The BMAT is a 2-hour, pen-and-paper test divided into three sections, testing aptitude and skills; scientific knowledge and applications and a writing task. Each section is marked differently.

Section 1 and Section 2 are marked on a scale of 0 to 9. Generally, 5 is an average BMAT score, 6 is good, and 7 is excellent. Very few people (<5%) get more than 8 and only a handful of people get 9.

The marks for BMAT sections 1 + 2 show a normal distribution with a large range. The important thing to note is that the difference between a score of 5.0 and 6.5+ is often only 3-4 questions.

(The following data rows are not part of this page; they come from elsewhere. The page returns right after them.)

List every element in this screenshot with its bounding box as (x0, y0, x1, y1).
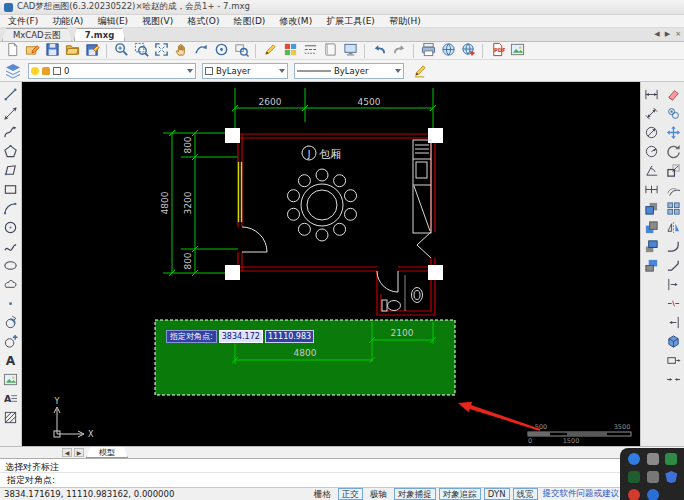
mirror-button[interactable] (664, 220, 682, 236)
pencil-button[interactable] (261, 43, 279, 59)
dim-angular-button[interactable] (643, 163, 661, 179)
toggle-对象捕捉[interactable]: 对象捕捉 (394, 488, 436, 500)
copy-button[interactable] (664, 106, 682, 122)
layer-manager-button[interactable] (4, 63, 22, 79)
line-button[interactable] (2, 87, 20, 103)
draworder-below-button[interactable] (643, 258, 661, 274)
closed-polyline-button[interactable] (2, 163, 20, 179)
block-create-button[interactable] (2, 334, 20, 350)
toggle-正交[interactable]: 正交 (338, 488, 363, 500)
arc-button[interactable] (2, 201, 20, 217)
scale-button[interactable] (664, 163, 682, 179)
extend-button[interactable] (664, 277, 682, 293)
move-button[interactable] (664, 125, 682, 141)
menu-item-4[interactable]: 格式(O) (187, 15, 219, 28)
layout-next-button[interactable]: ▶ (74, 448, 84, 457)
draworder-above-button[interactable] (643, 239, 661, 255)
document-tab-0[interactable]: MxCAD云图 (2, 28, 72, 41)
open-folder-button[interactable] (63, 43, 81, 59)
construction-line-button[interactable] (2, 106, 20, 122)
array-button[interactable] (664, 201, 682, 217)
tab-next-button[interactable]: ▶ (665, 30, 670, 38)
menu-item-5[interactable]: 绘图(D) (233, 15, 265, 28)
draworder-front-button[interactable] (643, 201, 661, 217)
menu-item-3[interactable]: 视图(V) (142, 15, 173, 28)
layout-prev-button[interactable]: ◀ (62, 448, 72, 457)
ellipse-button[interactable] (2, 258, 20, 274)
undo-button[interactable] (370, 43, 388, 59)
tab-close-button[interactable]: × (675, 30, 681, 38)
tab-model[interactable]: 模型 (86, 447, 128, 458)
bluetooth-icon[interactable] (628, 453, 640, 465)
toggle-DYN[interactable]: DYN (484, 488, 510, 500)
dim-continue-button[interactable] (643, 182, 661, 198)
color-select[interactable]: ByLayer (202, 63, 288, 79)
monitor-save-button[interactable] (341, 43, 359, 59)
erase-button[interactable] (664, 87, 682, 103)
break-button[interactable] (664, 296, 682, 312)
dynamic-input-y[interactable]: 11110.983 (265, 330, 314, 343)
open-edit-button[interactable] (23, 43, 41, 59)
polyline-button[interactable] (2, 125, 20, 141)
trim-button[interactable] (664, 315, 682, 331)
new-file-button[interactable] (3, 43, 21, 59)
toggle-对象追踪[interactable]: 对象追踪 (439, 488, 481, 500)
stretch-button[interactable] (664, 353, 682, 369)
palette-button[interactable] (281, 43, 299, 59)
offset-button[interactable] (664, 182, 682, 198)
text-button[interactable]: A (2, 353, 20, 369)
web-globe2-button[interactable] (459, 43, 477, 59)
fillet-button[interactable] (664, 239, 682, 255)
circle-button[interactable] (2, 220, 20, 236)
screenshot-icon[interactable] (628, 471, 640, 483)
chamfer-button[interactable] (664, 258, 682, 274)
zoom-in-button[interactable] (112, 43, 130, 59)
save-button[interactable] (43, 43, 61, 59)
match-properties-button[interactable] (410, 63, 428, 79)
game-center-icon[interactable] (665, 453, 677, 465)
command-line[interactable]: 选择对齐标注 指定对角点: (0, 458, 684, 487)
zoom-circle-button[interactable] (212, 43, 230, 59)
save-as-button[interactable] (83, 43, 101, 59)
rotate-button[interactable] (664, 144, 682, 160)
pdf-export-button[interactable]: PDF (488, 43, 506, 59)
explode-button[interactable] (664, 334, 682, 350)
spline-button[interactable] (2, 239, 20, 255)
menu-item-7[interactable]: 扩展工具(E) (326, 15, 375, 28)
menu-item-2[interactable]: 编辑(E) (97, 15, 128, 28)
menu-item-6[interactable]: 修改(M) (279, 15, 312, 28)
pan-button[interactable] (172, 43, 190, 59)
dynamic-input-x[interactable]: 3834.172 (219, 330, 263, 343)
point-button[interactable] (2, 296, 20, 312)
redo-button[interactable] (390, 43, 408, 59)
feedback-link[interactable]: 提交软件问题或建议 (543, 488, 620, 500)
revision-cloud-button[interactable] (2, 277, 20, 293)
image-insert-button[interactable] (2, 372, 20, 388)
record-icon[interactable] (628, 489, 640, 500)
mtext-button[interactable]: A (2, 391, 20, 407)
polygon-button[interactable] (2, 144, 20, 160)
linetype-list-button[interactable] (301, 43, 319, 59)
web-globe-button[interactable] (439, 43, 457, 59)
image-insert-button[interactable] (508, 43, 526, 59)
zoom-previous-button[interactable] (192, 43, 210, 59)
dim-diameter-button[interactable] (643, 125, 661, 141)
zoom-window-button[interactable] (132, 43, 150, 59)
dim-linear-button[interactable] (643, 87, 661, 103)
draworder-back-button[interactable] (643, 220, 661, 236)
dim-radius-button[interactable] (643, 144, 661, 160)
menu-item-0[interactable]: 文件(F) (8, 15, 38, 28)
toggle-极轴[interactable]: 极轴 (366, 488, 391, 500)
zoom-extents-button[interactable] (152, 43, 170, 59)
toggle-线宽[interactable]: 线宽 (513, 488, 538, 500)
browser-icon[interactable] (647, 489, 659, 500)
join-button[interactable] (664, 372, 682, 388)
hatch-button[interactable] (2, 410, 20, 426)
linetype-select[interactable]: ByLayer (294, 63, 404, 79)
zoom-object-button[interactable] (232, 43, 250, 59)
menu-item-1[interactable]: 功能(A) (52, 15, 83, 28)
layer-select[interactable]: 0 (28, 63, 196, 79)
command-prompt[interactable]: 指定对角点: (0, 473, 684, 487)
block-insert-button[interactable] (2, 315, 20, 331)
menu-item-8[interactable]: 帮助(H) (389, 15, 421, 28)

Thus, you can see that even small improvements in your raw score will lead to massive improvements when they are scaled.

Interestingly, you don’t need to get every question correct to score 9. In fact, you can often get 2 – 5 questions incorrect (depending on the year and the section) and still get full marks.

BMAT Section 3 is marked on 2 scales:

– A-E for Quality of English
– 0-5 for Strength of Argument

Scores for sections 3 show a normal distribution for the strength of argument; the average mark for the strength of argument is between 3 – 3.5.

The quality of English marks are negatively skewed distribution. I.e. the vast majority of students will score A or B for quality of English. Lower marks tend to be students who are not fluent in English. This effectively means that the letter is used to flag students who have a comparatively weaker grasp of English- it is more a test of competence rather than excellence like the rest of the BMAT. Thus, if you get a C or below, admissions tutors are more likely to scrutinise your essay than otherwise.

Finally, section 3 is marked by two different examiners. If there is a large discrepancy between their marks, it is marked by a third examiner.